Exercise prompt | Return every line of the data that contains the string "page".

Input material |
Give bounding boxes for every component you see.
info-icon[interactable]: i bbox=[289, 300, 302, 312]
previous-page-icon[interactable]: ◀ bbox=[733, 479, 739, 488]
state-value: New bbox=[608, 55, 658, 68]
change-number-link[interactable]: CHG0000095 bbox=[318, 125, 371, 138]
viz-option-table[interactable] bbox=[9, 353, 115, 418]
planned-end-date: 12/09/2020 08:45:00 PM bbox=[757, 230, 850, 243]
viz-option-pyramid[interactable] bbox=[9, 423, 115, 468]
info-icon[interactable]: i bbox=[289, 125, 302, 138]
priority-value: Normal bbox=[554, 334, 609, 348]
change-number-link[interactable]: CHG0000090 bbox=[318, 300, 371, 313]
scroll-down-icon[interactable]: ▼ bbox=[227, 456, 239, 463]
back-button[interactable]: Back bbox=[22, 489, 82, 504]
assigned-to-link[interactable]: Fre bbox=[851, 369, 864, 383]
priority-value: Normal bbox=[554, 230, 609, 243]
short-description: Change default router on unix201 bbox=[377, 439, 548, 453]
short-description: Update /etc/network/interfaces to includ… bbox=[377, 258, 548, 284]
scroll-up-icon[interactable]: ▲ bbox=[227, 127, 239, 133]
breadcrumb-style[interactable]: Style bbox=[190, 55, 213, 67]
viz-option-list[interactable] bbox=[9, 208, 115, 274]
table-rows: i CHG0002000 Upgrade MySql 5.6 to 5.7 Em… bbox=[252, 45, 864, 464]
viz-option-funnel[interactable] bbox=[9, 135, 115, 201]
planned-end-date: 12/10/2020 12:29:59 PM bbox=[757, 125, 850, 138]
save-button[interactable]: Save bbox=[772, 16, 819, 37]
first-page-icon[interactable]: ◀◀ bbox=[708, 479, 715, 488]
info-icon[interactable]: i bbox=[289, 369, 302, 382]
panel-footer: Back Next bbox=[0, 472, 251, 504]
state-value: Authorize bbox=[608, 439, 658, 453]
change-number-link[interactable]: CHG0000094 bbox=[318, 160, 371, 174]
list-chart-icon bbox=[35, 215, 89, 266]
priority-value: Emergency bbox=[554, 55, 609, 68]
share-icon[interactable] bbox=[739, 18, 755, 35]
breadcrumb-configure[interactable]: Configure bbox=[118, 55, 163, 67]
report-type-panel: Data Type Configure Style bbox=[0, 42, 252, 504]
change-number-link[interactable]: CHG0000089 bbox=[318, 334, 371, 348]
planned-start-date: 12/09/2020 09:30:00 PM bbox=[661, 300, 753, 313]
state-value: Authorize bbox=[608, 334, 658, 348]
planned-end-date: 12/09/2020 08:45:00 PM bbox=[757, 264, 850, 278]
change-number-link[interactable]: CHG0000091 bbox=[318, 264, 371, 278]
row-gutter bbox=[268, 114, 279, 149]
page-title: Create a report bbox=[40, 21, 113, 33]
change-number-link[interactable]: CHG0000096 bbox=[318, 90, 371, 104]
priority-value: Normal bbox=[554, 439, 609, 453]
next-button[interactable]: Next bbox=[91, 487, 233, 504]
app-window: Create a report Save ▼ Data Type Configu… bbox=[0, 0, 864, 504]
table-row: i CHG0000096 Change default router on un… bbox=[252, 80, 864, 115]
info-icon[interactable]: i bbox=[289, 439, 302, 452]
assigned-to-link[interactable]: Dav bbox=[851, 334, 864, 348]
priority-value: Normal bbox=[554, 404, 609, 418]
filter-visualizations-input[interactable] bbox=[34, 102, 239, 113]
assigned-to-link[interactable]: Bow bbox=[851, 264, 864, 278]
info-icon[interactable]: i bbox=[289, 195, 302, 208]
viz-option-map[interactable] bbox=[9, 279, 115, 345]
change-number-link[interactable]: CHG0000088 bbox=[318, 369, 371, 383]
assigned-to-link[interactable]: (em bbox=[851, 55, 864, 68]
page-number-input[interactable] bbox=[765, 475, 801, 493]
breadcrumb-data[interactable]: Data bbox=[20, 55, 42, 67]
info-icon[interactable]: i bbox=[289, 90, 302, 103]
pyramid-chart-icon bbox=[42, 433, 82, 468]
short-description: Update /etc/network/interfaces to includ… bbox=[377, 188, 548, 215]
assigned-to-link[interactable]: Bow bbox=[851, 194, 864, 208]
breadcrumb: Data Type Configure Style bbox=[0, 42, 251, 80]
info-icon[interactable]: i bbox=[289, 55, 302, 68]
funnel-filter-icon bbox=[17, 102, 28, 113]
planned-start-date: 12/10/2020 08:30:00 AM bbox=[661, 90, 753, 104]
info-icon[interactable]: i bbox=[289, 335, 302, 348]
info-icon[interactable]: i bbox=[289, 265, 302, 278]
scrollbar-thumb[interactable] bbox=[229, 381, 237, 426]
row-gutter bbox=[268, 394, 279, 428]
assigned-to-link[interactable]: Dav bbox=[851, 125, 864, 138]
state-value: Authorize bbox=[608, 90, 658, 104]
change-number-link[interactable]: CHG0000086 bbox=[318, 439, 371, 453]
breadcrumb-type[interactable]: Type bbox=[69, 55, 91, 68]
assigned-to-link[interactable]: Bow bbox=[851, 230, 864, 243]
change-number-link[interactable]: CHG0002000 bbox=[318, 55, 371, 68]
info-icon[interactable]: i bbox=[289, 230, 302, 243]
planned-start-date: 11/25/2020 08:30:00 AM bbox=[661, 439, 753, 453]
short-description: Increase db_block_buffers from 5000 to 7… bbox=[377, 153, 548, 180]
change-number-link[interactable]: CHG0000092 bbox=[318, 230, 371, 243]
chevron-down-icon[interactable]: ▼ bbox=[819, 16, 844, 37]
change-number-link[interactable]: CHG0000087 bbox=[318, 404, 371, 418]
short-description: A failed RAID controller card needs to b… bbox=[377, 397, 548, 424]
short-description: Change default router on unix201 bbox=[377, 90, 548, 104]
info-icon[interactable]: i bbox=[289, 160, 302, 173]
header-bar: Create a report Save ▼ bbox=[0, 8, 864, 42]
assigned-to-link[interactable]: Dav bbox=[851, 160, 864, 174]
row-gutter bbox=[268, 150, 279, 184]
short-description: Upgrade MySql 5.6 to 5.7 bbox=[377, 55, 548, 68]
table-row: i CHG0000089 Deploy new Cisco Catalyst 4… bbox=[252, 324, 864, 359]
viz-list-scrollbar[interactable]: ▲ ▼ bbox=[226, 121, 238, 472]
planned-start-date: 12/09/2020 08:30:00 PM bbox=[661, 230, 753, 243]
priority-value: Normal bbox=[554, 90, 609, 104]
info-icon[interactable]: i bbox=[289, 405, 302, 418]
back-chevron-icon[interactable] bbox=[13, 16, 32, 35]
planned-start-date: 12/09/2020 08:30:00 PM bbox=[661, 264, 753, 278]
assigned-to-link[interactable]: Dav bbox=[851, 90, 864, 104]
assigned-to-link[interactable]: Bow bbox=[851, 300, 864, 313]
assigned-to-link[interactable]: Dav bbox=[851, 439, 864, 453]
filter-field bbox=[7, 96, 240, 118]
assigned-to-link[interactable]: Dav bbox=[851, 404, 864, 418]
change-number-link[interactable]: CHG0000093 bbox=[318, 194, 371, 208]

--

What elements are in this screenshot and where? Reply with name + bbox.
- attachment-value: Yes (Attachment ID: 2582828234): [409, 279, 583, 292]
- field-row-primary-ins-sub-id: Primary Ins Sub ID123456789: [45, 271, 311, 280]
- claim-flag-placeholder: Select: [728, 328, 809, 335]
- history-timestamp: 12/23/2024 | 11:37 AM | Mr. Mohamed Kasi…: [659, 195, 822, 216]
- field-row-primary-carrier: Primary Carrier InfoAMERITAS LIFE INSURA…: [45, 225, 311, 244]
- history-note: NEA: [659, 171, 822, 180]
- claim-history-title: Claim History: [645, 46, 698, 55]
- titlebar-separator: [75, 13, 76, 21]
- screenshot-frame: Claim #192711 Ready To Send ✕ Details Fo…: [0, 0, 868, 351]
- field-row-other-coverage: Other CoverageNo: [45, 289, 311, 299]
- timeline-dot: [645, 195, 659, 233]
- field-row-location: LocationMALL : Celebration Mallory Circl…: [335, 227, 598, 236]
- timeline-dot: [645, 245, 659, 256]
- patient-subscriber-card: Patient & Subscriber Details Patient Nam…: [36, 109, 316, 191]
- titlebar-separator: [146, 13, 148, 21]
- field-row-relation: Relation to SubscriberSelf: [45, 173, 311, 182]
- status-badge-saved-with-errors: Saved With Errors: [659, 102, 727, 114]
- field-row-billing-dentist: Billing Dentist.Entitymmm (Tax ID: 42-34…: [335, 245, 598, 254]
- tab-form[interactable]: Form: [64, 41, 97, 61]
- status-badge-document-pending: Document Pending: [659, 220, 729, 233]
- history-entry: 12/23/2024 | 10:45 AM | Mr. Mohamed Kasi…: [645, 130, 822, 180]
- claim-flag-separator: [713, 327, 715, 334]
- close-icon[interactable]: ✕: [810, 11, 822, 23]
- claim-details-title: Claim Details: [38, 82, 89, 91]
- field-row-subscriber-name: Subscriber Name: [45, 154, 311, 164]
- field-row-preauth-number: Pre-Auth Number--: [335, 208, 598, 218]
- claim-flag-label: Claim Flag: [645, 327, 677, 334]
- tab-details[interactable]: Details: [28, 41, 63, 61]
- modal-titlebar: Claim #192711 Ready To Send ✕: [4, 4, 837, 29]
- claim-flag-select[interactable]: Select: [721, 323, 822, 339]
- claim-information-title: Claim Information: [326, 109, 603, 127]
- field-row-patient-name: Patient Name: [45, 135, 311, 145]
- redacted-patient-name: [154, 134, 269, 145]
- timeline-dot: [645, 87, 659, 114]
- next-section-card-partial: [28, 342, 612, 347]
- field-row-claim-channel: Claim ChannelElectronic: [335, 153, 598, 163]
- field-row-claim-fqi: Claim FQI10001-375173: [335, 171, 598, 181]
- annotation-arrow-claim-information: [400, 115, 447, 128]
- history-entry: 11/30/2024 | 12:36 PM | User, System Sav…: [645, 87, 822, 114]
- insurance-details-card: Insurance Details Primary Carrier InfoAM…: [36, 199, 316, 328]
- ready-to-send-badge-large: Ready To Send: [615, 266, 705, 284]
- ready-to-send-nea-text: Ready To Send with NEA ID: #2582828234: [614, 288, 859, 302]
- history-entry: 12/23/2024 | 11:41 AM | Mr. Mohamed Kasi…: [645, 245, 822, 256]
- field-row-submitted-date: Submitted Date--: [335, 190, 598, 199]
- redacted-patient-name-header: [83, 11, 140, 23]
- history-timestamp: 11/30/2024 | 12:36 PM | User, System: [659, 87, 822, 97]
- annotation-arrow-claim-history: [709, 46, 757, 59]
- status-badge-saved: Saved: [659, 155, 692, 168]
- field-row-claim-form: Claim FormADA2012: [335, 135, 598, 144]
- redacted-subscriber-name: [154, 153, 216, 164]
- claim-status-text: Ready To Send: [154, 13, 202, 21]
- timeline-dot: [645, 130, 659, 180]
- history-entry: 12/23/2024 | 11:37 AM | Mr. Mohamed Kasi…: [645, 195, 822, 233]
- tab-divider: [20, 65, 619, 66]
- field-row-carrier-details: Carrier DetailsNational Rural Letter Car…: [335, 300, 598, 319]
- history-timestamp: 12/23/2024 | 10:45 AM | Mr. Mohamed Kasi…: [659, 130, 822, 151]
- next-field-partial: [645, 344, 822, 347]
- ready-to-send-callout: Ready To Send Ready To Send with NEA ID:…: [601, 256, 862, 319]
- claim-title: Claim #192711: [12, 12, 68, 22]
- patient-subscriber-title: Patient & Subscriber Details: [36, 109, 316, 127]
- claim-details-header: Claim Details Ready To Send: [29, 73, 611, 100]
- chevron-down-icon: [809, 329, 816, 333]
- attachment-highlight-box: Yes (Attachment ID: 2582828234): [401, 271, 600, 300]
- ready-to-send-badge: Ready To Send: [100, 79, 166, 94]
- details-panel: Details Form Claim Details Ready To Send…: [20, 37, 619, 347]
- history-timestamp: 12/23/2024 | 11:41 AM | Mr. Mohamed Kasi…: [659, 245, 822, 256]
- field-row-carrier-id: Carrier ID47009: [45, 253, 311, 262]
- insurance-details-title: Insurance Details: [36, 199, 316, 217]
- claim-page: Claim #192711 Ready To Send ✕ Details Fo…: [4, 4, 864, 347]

* * *

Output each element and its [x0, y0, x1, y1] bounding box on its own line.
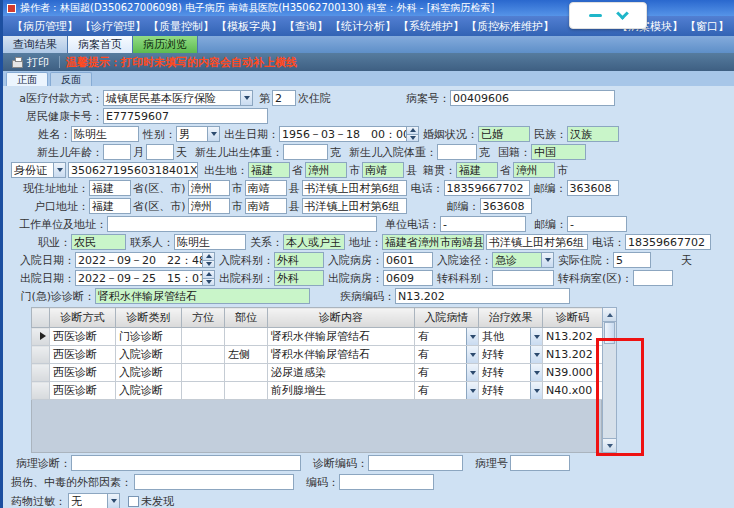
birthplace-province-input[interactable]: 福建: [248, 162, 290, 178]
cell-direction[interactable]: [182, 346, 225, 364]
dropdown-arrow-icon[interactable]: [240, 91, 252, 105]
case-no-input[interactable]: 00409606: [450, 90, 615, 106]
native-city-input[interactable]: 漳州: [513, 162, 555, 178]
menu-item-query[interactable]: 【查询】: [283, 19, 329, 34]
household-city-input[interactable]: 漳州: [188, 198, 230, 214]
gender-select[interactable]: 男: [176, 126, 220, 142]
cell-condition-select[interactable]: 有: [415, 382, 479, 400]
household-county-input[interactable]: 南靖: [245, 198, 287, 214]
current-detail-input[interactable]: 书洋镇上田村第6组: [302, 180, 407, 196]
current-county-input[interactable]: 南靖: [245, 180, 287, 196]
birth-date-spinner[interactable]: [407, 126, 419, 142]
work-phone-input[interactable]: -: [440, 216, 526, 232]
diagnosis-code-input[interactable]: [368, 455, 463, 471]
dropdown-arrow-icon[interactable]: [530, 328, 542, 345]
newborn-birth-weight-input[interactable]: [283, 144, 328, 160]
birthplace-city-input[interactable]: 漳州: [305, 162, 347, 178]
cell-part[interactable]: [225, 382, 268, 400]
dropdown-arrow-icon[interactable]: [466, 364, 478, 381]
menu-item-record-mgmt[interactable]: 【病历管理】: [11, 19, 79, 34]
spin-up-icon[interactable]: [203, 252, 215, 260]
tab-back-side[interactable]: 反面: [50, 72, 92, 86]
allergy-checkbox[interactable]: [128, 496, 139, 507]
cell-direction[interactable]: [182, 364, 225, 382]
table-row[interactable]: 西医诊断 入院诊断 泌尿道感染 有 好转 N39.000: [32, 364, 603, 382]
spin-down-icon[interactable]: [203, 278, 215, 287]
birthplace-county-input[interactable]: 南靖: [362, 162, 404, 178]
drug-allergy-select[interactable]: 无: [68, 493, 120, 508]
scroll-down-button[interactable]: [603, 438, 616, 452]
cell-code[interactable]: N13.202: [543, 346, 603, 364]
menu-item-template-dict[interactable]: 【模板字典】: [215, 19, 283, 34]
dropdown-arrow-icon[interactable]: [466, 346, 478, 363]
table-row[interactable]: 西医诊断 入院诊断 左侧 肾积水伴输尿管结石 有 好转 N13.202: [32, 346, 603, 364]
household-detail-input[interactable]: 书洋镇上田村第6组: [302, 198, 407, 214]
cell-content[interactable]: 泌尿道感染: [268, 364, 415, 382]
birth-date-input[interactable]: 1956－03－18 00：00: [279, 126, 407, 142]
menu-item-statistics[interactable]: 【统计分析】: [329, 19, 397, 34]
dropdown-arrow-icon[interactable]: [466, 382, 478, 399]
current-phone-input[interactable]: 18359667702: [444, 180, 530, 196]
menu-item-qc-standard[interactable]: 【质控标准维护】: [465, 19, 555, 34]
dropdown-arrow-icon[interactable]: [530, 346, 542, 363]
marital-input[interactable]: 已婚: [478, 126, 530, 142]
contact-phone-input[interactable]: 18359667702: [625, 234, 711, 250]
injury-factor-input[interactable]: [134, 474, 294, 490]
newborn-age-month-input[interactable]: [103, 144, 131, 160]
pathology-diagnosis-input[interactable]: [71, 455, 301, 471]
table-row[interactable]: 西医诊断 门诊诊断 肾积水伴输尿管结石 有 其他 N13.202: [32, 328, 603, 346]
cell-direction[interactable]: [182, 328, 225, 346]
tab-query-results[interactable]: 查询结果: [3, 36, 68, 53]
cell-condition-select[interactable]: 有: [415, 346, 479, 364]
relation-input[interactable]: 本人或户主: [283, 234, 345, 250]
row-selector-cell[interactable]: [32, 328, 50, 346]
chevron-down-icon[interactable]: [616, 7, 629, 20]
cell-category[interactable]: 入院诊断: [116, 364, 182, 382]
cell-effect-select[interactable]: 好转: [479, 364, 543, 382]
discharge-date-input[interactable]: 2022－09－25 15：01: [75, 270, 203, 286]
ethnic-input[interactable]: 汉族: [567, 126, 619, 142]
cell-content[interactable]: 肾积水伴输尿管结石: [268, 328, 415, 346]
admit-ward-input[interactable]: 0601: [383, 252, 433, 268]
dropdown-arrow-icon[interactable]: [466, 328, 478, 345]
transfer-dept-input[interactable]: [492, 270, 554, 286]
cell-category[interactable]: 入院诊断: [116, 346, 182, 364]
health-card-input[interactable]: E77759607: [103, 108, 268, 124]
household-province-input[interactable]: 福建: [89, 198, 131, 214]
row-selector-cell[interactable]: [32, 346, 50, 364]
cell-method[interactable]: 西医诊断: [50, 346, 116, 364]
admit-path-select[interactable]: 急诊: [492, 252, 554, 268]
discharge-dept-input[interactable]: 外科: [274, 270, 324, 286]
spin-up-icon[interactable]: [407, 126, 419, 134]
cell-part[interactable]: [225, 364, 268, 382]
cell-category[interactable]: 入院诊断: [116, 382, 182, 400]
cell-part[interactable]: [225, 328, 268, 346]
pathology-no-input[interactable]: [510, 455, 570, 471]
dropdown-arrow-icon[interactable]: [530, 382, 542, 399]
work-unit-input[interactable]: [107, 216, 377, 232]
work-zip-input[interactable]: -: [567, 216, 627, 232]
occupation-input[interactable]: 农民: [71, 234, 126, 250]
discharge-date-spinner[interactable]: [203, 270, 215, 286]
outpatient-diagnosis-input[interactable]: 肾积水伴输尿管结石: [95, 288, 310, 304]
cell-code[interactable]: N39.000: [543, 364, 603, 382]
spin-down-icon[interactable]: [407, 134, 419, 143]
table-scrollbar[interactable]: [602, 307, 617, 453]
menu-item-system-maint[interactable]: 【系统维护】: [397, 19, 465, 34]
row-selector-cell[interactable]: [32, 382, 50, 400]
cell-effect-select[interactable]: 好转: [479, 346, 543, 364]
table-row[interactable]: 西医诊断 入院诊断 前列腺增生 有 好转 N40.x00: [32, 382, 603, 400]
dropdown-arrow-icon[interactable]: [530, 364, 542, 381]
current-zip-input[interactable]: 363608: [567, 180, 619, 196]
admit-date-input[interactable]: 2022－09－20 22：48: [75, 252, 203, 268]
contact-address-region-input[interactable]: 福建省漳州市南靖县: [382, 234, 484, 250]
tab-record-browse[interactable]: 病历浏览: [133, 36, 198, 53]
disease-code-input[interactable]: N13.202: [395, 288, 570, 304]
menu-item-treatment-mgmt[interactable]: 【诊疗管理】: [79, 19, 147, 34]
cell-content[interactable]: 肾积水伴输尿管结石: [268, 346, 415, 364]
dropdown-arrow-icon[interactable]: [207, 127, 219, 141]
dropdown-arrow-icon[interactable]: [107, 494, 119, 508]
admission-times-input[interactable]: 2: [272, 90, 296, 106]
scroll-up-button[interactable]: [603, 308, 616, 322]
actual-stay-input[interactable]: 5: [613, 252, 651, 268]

Response to the exercise |
previous-page-icon[interactable]: ◀ bbox=[733, 479, 739, 488]
first-page-icon[interactable]: ◀◀ bbox=[708, 479, 715, 488]
page-title: Create a report bbox=[40, 21, 113, 33]
page-number-input[interactable] bbox=[765, 475, 801, 493]
- claim-page: Claim #192711 Ready To Send ✕ Details Fo…: [4, 4, 864, 347]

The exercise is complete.